Please output the listing below character for character and omit the images.
=== Section Start ===
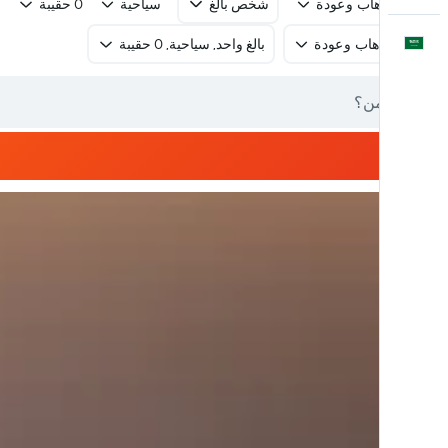
رحلة ذهاب وعودة
شخص بالغ
سياحية
0 حقيبة
العَرَبِيَّة
رحلة ذهاب وعودة
بالغ واحد, سياحية, 0 حقيبة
=== Section End ===
EXERCISE SOLUTION:
رحلة ذهاب وعودة
شخص بالغ
سياحية
0 حقيبة
العَرَبِيَّة
رحلة ذهاب وعودة
بالغ واحد, سياحية, 0 حقيبة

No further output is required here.